Segment Start: RECORDS FOR THE EXERCISE
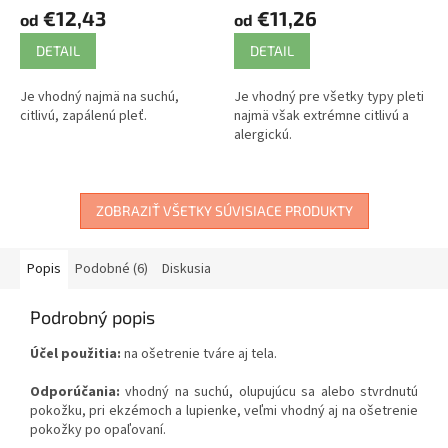
€12,43
€11,26
od
od
DETAIL
DETAIL
Je vhodný najmä na suchú,
Je vhodný pre všetky typy pleti
citlivú, zapálenú pleť.
najmä však extrémne citlivú a
alergickú.
ZOBRAZIŤ VŠETKY SÚVISIACE PRODUKTY
Popis
Podobné (6)
Diskusia
Podrobný popis
Účel použitia:
na ošetrenie tváre aj tela.
Odporúčania:
vhodný na suchú, olupujúcu sa alebo stvrdnutú
pokožku, pri ekzémoch a lupienke, veľmi vhodný aj na ošetrenie
pokožky po opaľovaní.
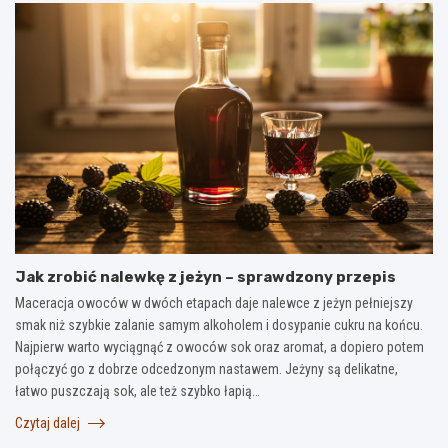
Jak zrobić nalewkę z jeżyn – sprawdzony przepis
Maceracja owoców w dwóch etapach daje nalewce z jeżyn pełniejszy
smak niż szybkie zalanie samym alkoholem i dosypanie cukru na końcu.
Najpierw warto wyciągnąć z owoców sok oraz aromat, a dopiero potem
połączyć go z dobrze odcedzonym nastawem. Jeżyny są delikatne,
łatwo puszczają sok, ale też szybko łapią…
Czytaj dalej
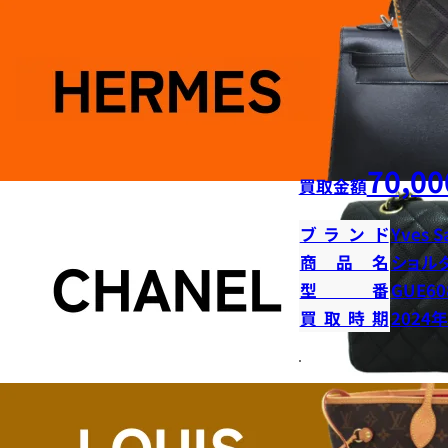
70,00
買取金額
ブランド
Yves S
商品名
ショル
型番
GUE60
買取時期
2024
Segment End: RECORDS FOR THE EXERCISE
**DIRECTIONS FOR THIS TASK:** Which lines of the data contain the string "suchú"? Copy each one.

**RESPONSE BOX:**
Je vhodný najmä na suchú,
vhodný na suchú, olupujúcu sa alebo stvrdnutú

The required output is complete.